▸ About this task: Locate the line containing "PAPABUBBLE ワクワクキャン" in the material below; repeat it and every line after it, exactly as written.

▸ Data provided:
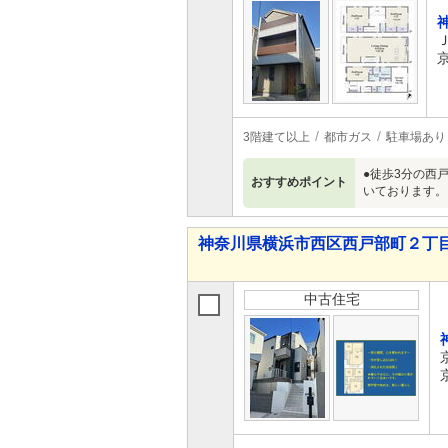
3階建て以上
都市ガス
駐車場あり
●徒歩3分の西
おすすめポイント
いております。
神奈川県横浜市西区西戸部町２丁目 5,
中古住宅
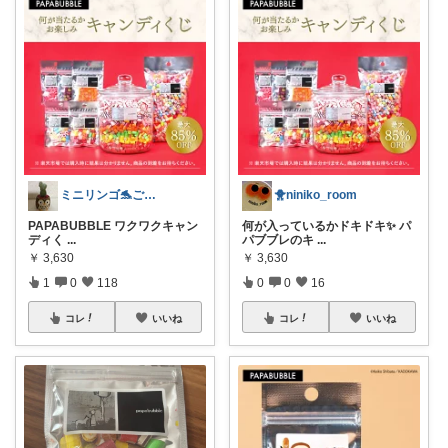
ミニリンゴ🐬ご縁に感謝🌻ありがとう
🐥niniko_room
PAPABUBBLE ワクワクキャン
何が入っているかドキドキ✨ パ
ディく
...
パブブレのキ
...
￥
3,630
￥
3,630
1
0
118
0
0
16
コレ
いいね
コレ
いいね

▸ Answer to the problem:
PAPABUBBLE ワクワクキャン
何が入っているかドキドキ✨ パ
ディく
...
パブブレのキ
...
￥
3,630
￥
3,630
1
0
118
0
0
16
コレ
いいね
コレ
いいね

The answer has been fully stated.